Expand to new people and incorporate your job search & career goals.


So you may be wondering, but wait; if I just catch up with people, how will that help me get a job? And what if my personal network isn't a good source of jobs? I don't want to waste my time, you might say.


The best networking and relationship building starts with genuine connection, and it is a process. Once people start talking to people, they usually find people are connected in really cool ways. The more comfortable you become reaching out to people, skilled at talking with others, and building a habit of engaging, the easier all of this becomes. Eventually, you're not 'networking' as a thing to do, it's just a way of life to connect and enrich your life...and often, with referrals, introductions, mentoring, exchange of ideas, camaraderie, and job leads in some cases.


Also, in your initial conversations & catch-ups with friends and family, you can absolutely share that you're excited to be looking for new opportunities in (your preferred field) and do they know anyone great you can talk with. Things will naturally evolve from there.

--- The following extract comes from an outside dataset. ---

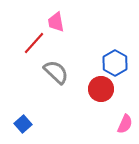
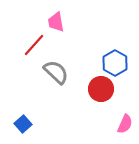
red line: moved 2 px down
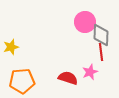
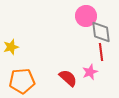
pink circle: moved 1 px right, 6 px up
gray diamond: moved 3 px up; rotated 10 degrees counterclockwise
red semicircle: rotated 24 degrees clockwise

The next step is to expand your personal/professional circle by starting to reach out to new people. This can be a suggestion/referral from someone you know, and it's usually easier to start with an introduction. Or, you can leverage your alumni network or a professional association to talk with new people, and where you start with something in common.


And, as mentioned above, you can also go back to people you know and steer the conversation more towards your professional aspirations.


If you see someone on LinkedIn who inspires you, you can also reach out and let them know (briefly) what was meaningful about something they posted, and ask if they have a few minutes to connect by phone or Zoom sometime over the next few weeks.


Equally, you can find people who work at some of your target companies where you'd like to work and reach out proactively asking if you can learn more about their experience at XYZ company and to hear more about their career path.


And again, if it feels like a lot, just choose one small thing to try, to begin.


Keep a healthy perspective & focus on the great interactions


If you try these suggestions, you're bound to have some really great interactions, and that amazing feeling will make it more likely that you'll keep doing it!


But we know that not everyone will be available to talk and some may not get back to us. Try not to take this personally. There are so many reasons why this may happen: someone might be sick or managing a health challenge, they may be having their own job search/work challenges, they might not check LinkedIn, or they may be slow to respond to texts or emails (or just overwhelmed), or any other myriad of possibilities that truly have nothing to do with you.


Keep reaching out and focusing on the part you can control. By reaching out to people regularly, you will also increase your chances of more positive responses, great conversations, introductions, and even job leads.


Let me know how it goes, and keep up the great work!


And remember, you bring light to every conversation; it's not about what you get from networking, it's the good energy and genuineness you bring to others and the world.